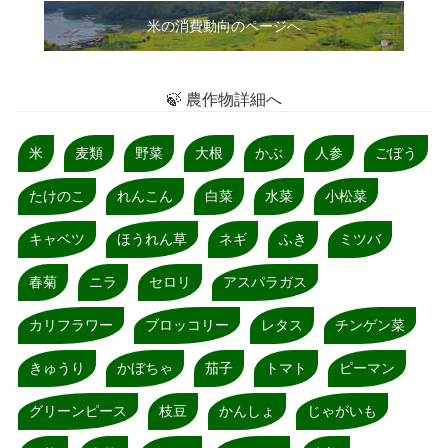
米の消費動向のページへ
🍃 農作物詳細へ
米
麦類
野菜
大根
かぶ
人参
ごぼう
たけのこ
れんこん
白菜
水菜
小松菜
キャベツ
ほうれん草
ネギ
ふき
ミツバ
春菊
ニラ
セロリ
アスパラガス
カリフラワー
ブロッコリー
レタス
チンゲン菜
きゅうり
かぼちゃ
茄子
トマト
ピーマン
グリーンピース
枝豆
かんしょ
じゃがいも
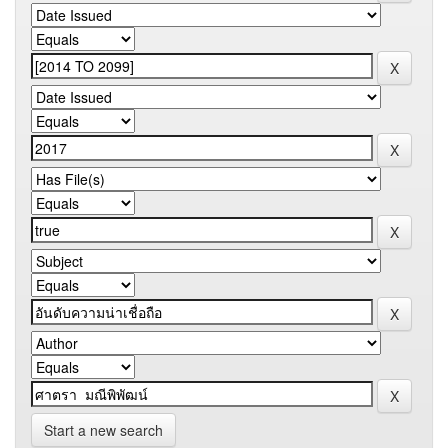
Start a new search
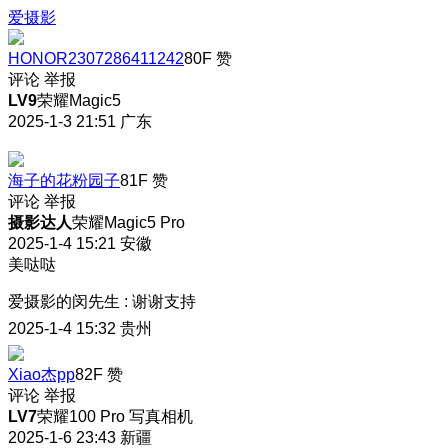
爱摄影
HONOR2307286411242
80F
赞
评论
举报
LV9
荣耀Magic5
2025-1-3 21:51
广东
海子的花粉园子
81F
赞
评论
举报
摄影达人
荣耀Magic5 Pro
2025-1-4 15:21
安徽
美哒哒
爱摄影的闵先生
:
谢谢支持
2025-1-4 15:32
贵州
Xiao杰pp
82F
赞
评论
举报
LV7
荣耀100 Pro 写真相机
2025-1-6 23:43
新疆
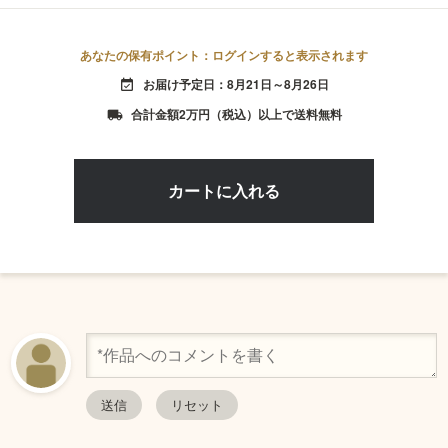
あなたの保有ポイント：ログインすると表示されます
お届け予定日：8月21日～8月26日
event_available
合計金額2万円（税込）以上で送料無料
local_shipping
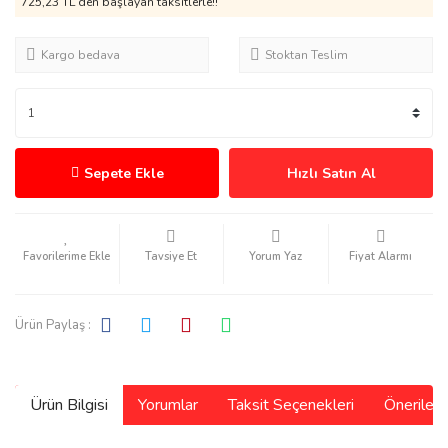
725,23 TL den başlayan taksitlerle!!
Kargo bedava
Stoktan Teslim
Sepete Ekle
Hızlı Satın Al
Tavsiye Et
Yorum Yaz
Fiyat Alarmı
Ürün Paylaş :
Ürün Bilgisi
Yorumlar
Taksit Seçenekleri
Önerilerin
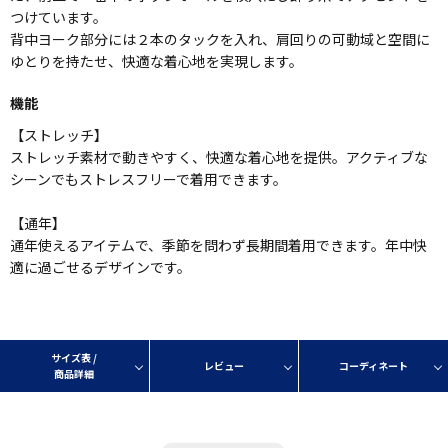
つけています。
背中ヨーク部分には２本のタックを入れ、肩回りの可動域と空間に
ゆとりを持たせ、快適な着心地を実現します。
機能
【ストレッチ】
ストレッチ素材で動きやすく、快適な着心地を提供。アクティブな
シーンでもストレスフリーで着用できます。
【通年】
通年使えるアイテムで、季節を問わず長期間着用できます。年中快
適に過ごせるデザインです。
サイズ表 /
レビュー
コーディネート
商品詳細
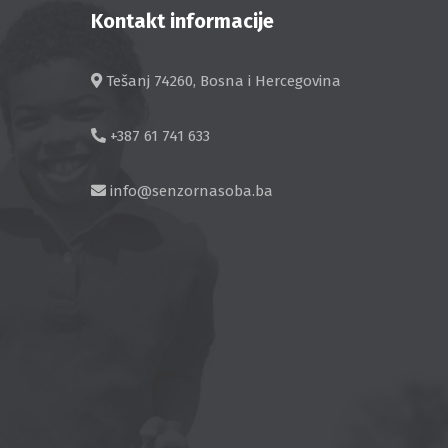
Kontakt informacije
Tešanj 74260, Bosna i Hercegovina
+387 61 741 633
info@senzornasoba.ba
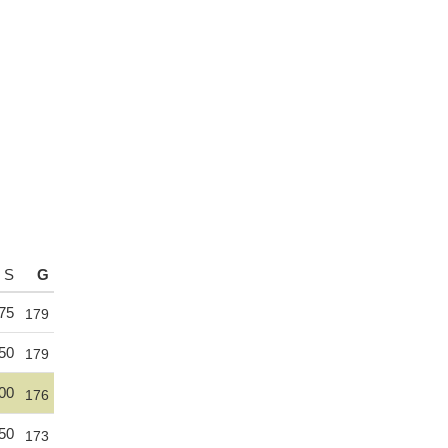
S
G
75
179
50
179
00
176
50
173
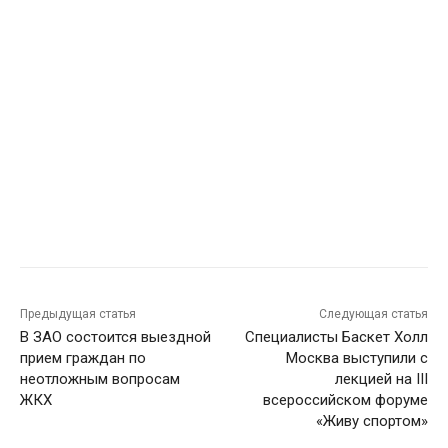
Предыдущая статья
Следующая статья
В ЗАО состоится выездной
Специалисты Баскет Холл
прием граждан по
Москва выступили с
неотложным вопросам
лекцией на III
ЖКХ
всероссийском форуме
«Живу спортом»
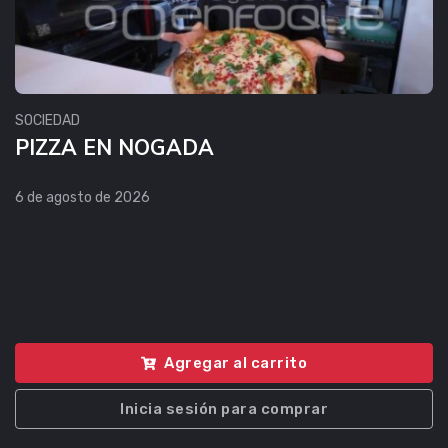
SOCIEDAD
PIZZA EN NOGADA
6 de agosto de 2026
Agregar al carrito
Inicia sesión para comprar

==============================

Hand over the entries again, exactly as written and without the pictures.

米の消費動向のページへ
🍃 農作物詳細へ
米
麦類
野菜
大根
かぶ
人参
ごぼう
たけのこ
れんこん
白菜
水菜
小松菜
キャベツ
ほうれん草
ネギ
ふき
ミツバ
春菊
ニラ
セロリ
アスパラガス
カリフラワー
ブロッコリー
レタス
チンゲン菜
きゅうり
かぼちゃ
茄子
トマト
ピーマン
グリーンピース
枝豆
かんしょ
じゃがいも
Start a new search
爱摄影
HONOR2307286411242
80F
赞
评论
举报
LV9
荣耀Magic5
2025-1-3 21:51
广东
海子的花粉园子
81F
赞
评论
举报
摄影达人
荣耀Magic5 Pro
2025-1-4 15:21
安徽
美哒哒
爱摄影的闵先生
:
谢谢支持
2025-1-4 15:32
贵州
Xiao杰pp
82F
赞
评论
举报
LV7
荣耀100 Pro 写真相机
2025-1-6 23:43
新疆
あなたの保有ポイント：ログインすると表示されます
お届け予定日：8月21日～8月26日
event_available
合計金額2万円（税込）以上で送料無料
local_shipping
725,23 TL den başlayan taksitlerle!!
Kargo bedava
Stoktan Teslim
Sepete Ekle
Hızlı Satın Al
Tavsiye Et
Yorum Yaz
Fiyat Alarmı
Ürün Paylaş :
Ürün Bilgisi
Yorumlar
Taksit Seçenekleri
Önerilerin
つけています。
背中ヨーク部分には２本のタックを入れ、肩回りの可動域と空間に
ゆとりを持たせ、快適な着心地を実現します。
機能
【ストレッチ】
ストレッチ素材で動きやすく、快適な着心地を提供。アクティブな
シーンでもストレスフリーで着用できます。
【通年】
通年使えるアイテムで、季節を問わず長期間着用できます。年中快
適に過ごせるデザインです。
サイズ表 /
レビュー
コーディネート
商品詳細
Kontakt informacije
Tešanj 74260, Bosna i Hercegovina
+387 61 741 633
info@senzornasoba.ba
S
G
75
179
50
179
00
176
50
173
Предыдущая статья
Следующая статья
В ЗАО состоится выездной
Специалисты Баскет Холл
прием граждан по
Москва выступили с
неотложным вопросам
лекцией на III
ЖКХ
всероссийском форуме
«Живу спортом»
SOCIEDAD
PIZZA EN NOGADA
6 de agosto de 2026
Agregar al carrito
Inicia sesión para comprar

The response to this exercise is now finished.